L’« identité nationale » au secours du gouvernement

Interviewé dans le cadre de l’émission L’objet du scandale, (France 2), le « profiler » Eric Besson a tout bonnement déclaré : « Je suis là pour être une espèce de machine à fabriquer des citoyens rationnels, qui adhèrent aux valeurs de la république française, qui adhèrent à notre identité nationale. » Le ministre et son chef suprême Sarkozy proposent de définir le profil type du parfait petit Français. Cela permettra de savoir qui a « toute sa place », en France – et, plus important encore, qui ne l’a pas !

A La Chapelle-en-Vercors, dans un discours où les mots travail, famille et patrie ont – comme par hasard – beaucoup résonné, Nicolas Sarkozy nous a informés que « devenir Français, c’est adhérer à une forme de civilisation, à des valeurs, à des mœurs ». Par la suite, il nous a donné un excellent exemple de cette moralité hypocrite dont il voudrait faire le socle de la nation toute entière : « On ne peut pas vouloir bénéficier des allocations-chômage sans se sentir moralement obligé de tout faire pour retrouver du travail, parce que les allocations sont payées par les autres. »
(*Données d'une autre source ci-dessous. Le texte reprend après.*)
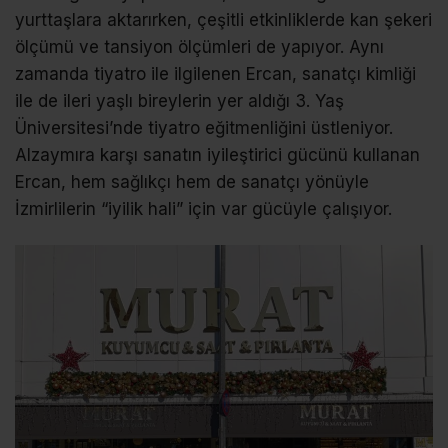
yurttaşlara aktarırken, çeşitli etkinliklerde kan şekeri
ölçümü ve tansiyon ölçümleri de yapıyor. Aynı
zamanda tiyatro ile ilgilenen Ercan, sanatçı kimliği
ile de ileri yaşlı bireylerin yer aldığı 3. Yaş
Üniversitesi’nde tiyatro eğitmenliğini üstleniyor.
Alzaymıra karşı sanatın iyileştirici gücünü kullanan
Ercan, hem sağlıkçı hem de sanatçı yönüyle
İzmirlilerin “iyilik hali” için var gücüyle çalışıyor.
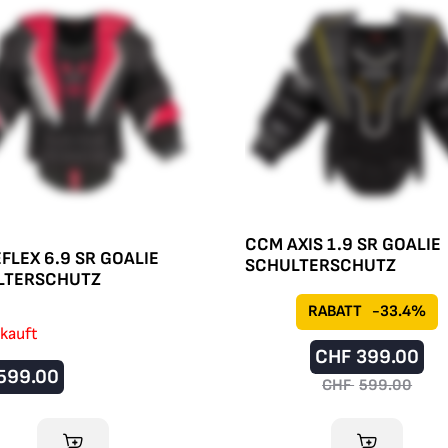
CCM AXIS 1.9 SR GOALIE
FLEX 6.9 SR GOALIE
SCHULTERSCHUTZ
LTERSCHUTZ
RABATT
-33.4%
kauft
CHF
399.00
599.00
CHF
599.00
IM WARENKORB
IM WARENKO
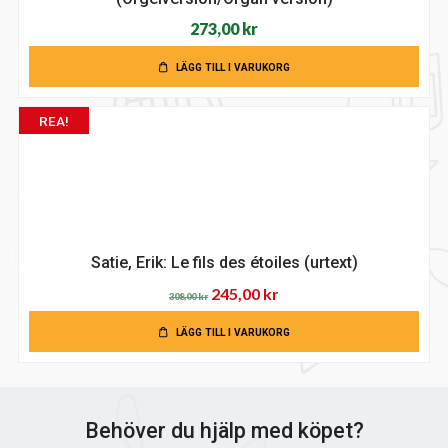
273,00
kr
LÄGG TILL I VARUKORG
REA!
Satie, Erik: Le fils des étoiles (urtext)
Det
Det
245,00
kr
308,00
kr
ursprungliga
nuvarande
LÄGG TILL I VARUKORG
priset
priset
var:
är:
308,00 kr.
245,00 kr.
Behöver du hjälp med köpet?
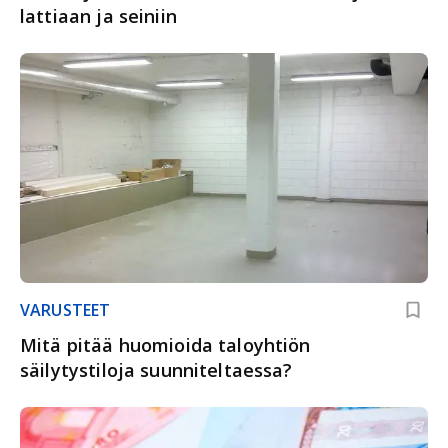
lattiaan ja seiniin
VARUSTEET
Mitä pitää huomioida taloyhtiön
säilytystiloja suunniteltaessa?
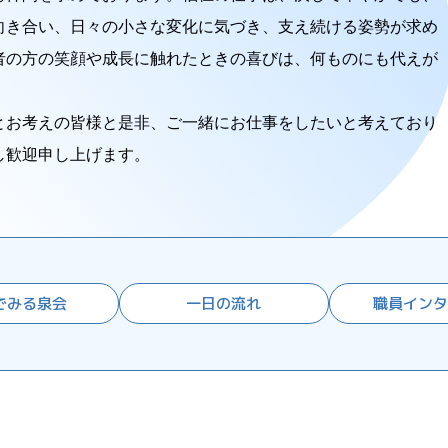
向き合い、日々の小さな変化に気づき、支え続ける姿勢が求め
者の方の笑顔や成長に触れたときの喜びは、何ものにも代えが
とお考えの皆様と是非、ご一緒にお仕事をしたいと考えており
し歓迎申し上げます。
でみる泉会
一日の流れ
⁩職員イン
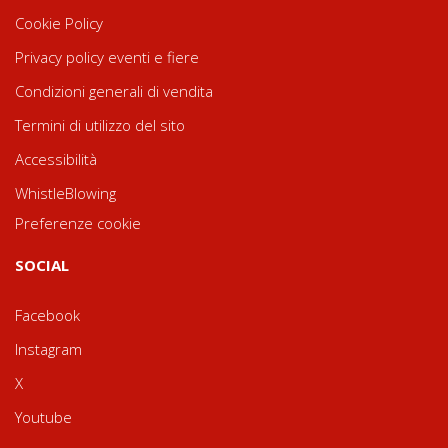
Cookie Policy
Privacy policy eventi e fiere
Condizioni generali di vendita
Termini di utilizzo del sito
Accessibilità
WhistleBlowing
Preferenze cookie
SOCIAL
Facebook
Instagram
X
Youtube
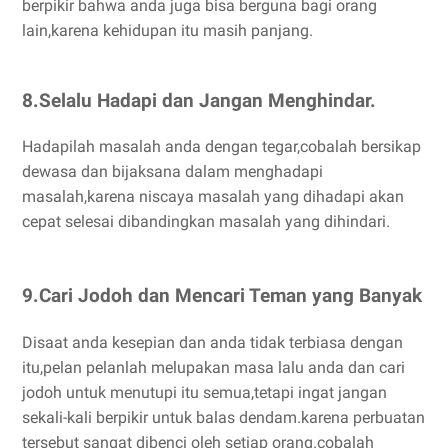
berpikir bahwa anda juga bisa berguna bagi orang
lain,karena kehidupan itu masih panjang.
8.Selalu Hadapi dan Jangan Menghindar.
Hadapilah masalah anda dengan tegar,cobalah bersikap
dewasa dan bijaksana dalam menghadapi
masalah,karena niscaya masalah yang dihadapi akan
cepat selesai dibandingkan masalah yang dihindari.
9.Cari Jodoh dan Mencari Teman yang Banyak
Disaat anda kesepian dan anda tidak terbiasa dengan
itu,pelan pelanlah melupakan masa lalu anda dan cari
jodoh untuk menutupi itu semua,tetapi ingat jangan
sekali-kali berpikir untuk balas dendam.karena perbuatan
tersebut sangat dibenci oleh setiap orang.cobalah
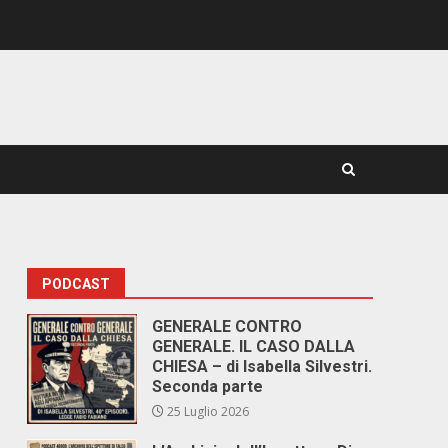
PODCAST
GENERALE CONTRO
GENERALE. IL CASO DALLA
CHIESA – di Isabella Silvestri.
Seconda parte
25 Luglio 2026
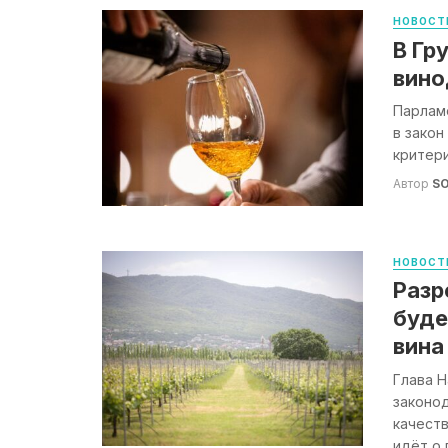
НОВОСТ
В Гр
вино
Парлам
в зако
критери
Автор
S
НОВОСТ
Разр
буде
вина
Глава Н
законо
качеств
идёт о п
On ne peut pas nier le fait que les chômeurs, par définition, ne travaillent pas. Ils sont le produit d’une « machine à fabriquer » des chômeurs rationnels. Ce sont les victimes de ceux qui ont très « moralement » amassé des fortunes en les exploitant, avant de les jeter tout aussi moralement dans la rue, quand ils n’en avaient plus besoin. Les chômeurs d’aujourd’hui sont les travailleurs d’hier, ceux qui auraient voulu conserver leur emploi mais l’ont perdu à cause des licenciements massifs, des fermetures d’entreprises, des délocalisations et du démantèlement des services publics que les riches se sentent « moralement obligés » d’imposer pour s’enrichir davantage. Rappelons aussi que les sommes colossales d’argent public versées dans les coffres des entreprises capitalistes et des banques – oui, les mêmes qui licencient ! – sont infiniment plus importantes que les maigres indemnités des chômeurs. Or ces sommes sont, elles aussi, « payées par les autres », avec en prime des intérêts !
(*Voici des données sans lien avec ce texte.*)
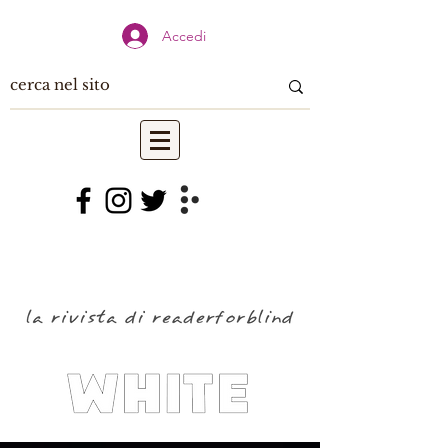
Accedi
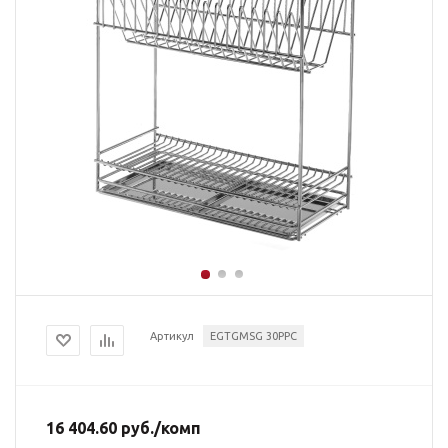
Артикул
EGTGMSG 30PPC
16 404.60
руб.
/комп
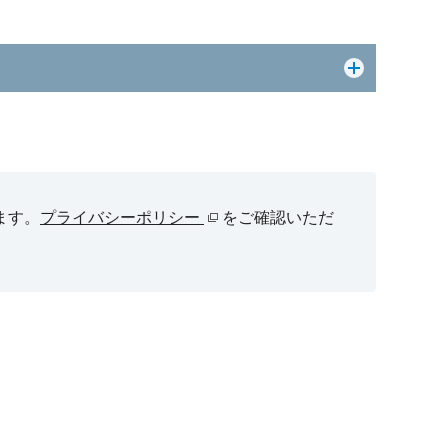
ます。
プライバシーポリシー
をご確認いただ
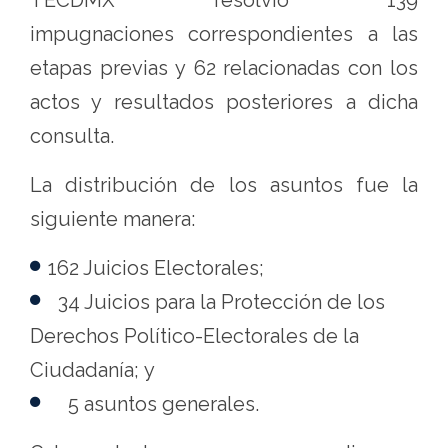
TECDMX resolvió 139
impugnaciones correspondientes a las
etapas previas y 62 relacionadas con los
actos y resultados posteriores a dicha
consulta.
La distribución de los asuntos fue la
siguiente manera:
162 Juicios Electorales;
34 Juicios para la Protección de los
Derechos Político-Electorales de la
Ciudadanía; y
5 asuntos generales.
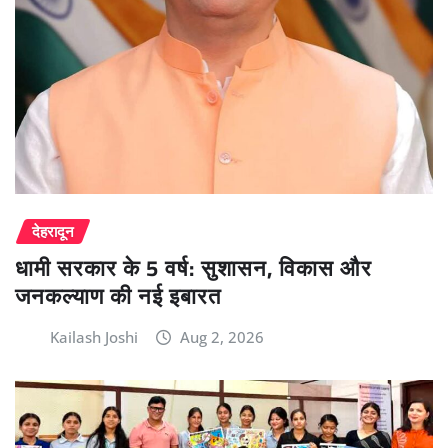
देहरादून
धामी सरकार के 5 वर्ष: सुशासन, विकास और
जनकल्याण की नई इबारत
Kailash Joshi
Aug 2, 2026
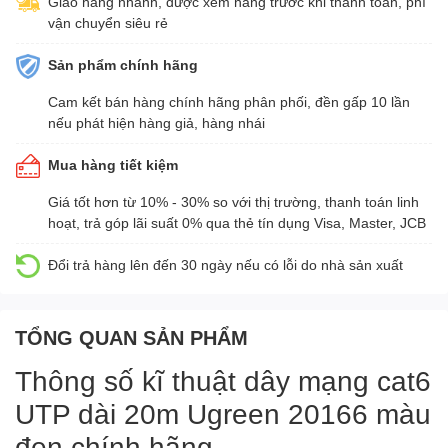
Giao hàng nhanh, được xem hàng trước khi thanh toán, phí
vận chuyển siêu rẻ
Sản phẩm chính hãng
Cam kết bán hàng chính hãng phân phối, đền gấp 10 lần
nếu phát hiện hàng giả, hàng nhái
Mua hàng tiết kiệm
Giá tốt hơn từ 10% - 30% so với thị trường, thanh toán linh
hoạt, trả góp lãi suất 0% qua thẻ tín dụng Visa, Master, JCB
Đổi trả hàng lên đến 30 ngày nếu có lỗi do nhà sản xuất
TỔNG QUAN SẢN PHẨM
Thông số kĩ thuật dây mạng cat6
UTP dài 20m Ugreen 20166 màu
đen chính hãng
Sarkozy a promis de réduire le chômage. Le chômage augmente en flèche. Il a promis de réduire les inégalités. Le nombre de personnes vivant en dessous du seuil de pauvreté ne cesse de croître. Il a promis la croissance économique. L’économie s’est effondrée. La démarche de Sarkozy-Besson est donc parfaitement « rationnelle », du point de vue de la classe capitaliste. Bien évidemment, dans la perspective des élections régionales, l’UMP veut draguer dans les eaux du Front National. Mais au-delà de ces considérations électorales, Sarkozy cherche à attiser le sentiment « national » et raciste pour faire diversion. Il importe au gouvernement de trouver des boucs émissaires. Il faut diviser les travailleurs, dresser ceux dont les « valeurs et les mœurs » seraient « français » contre les autres, jugés non conformes. En clair, le ministère de l’identité nationale dirigé par Besson est une « machine à fabriquer » des préjugés racistes, une machine à diviser et à exclure.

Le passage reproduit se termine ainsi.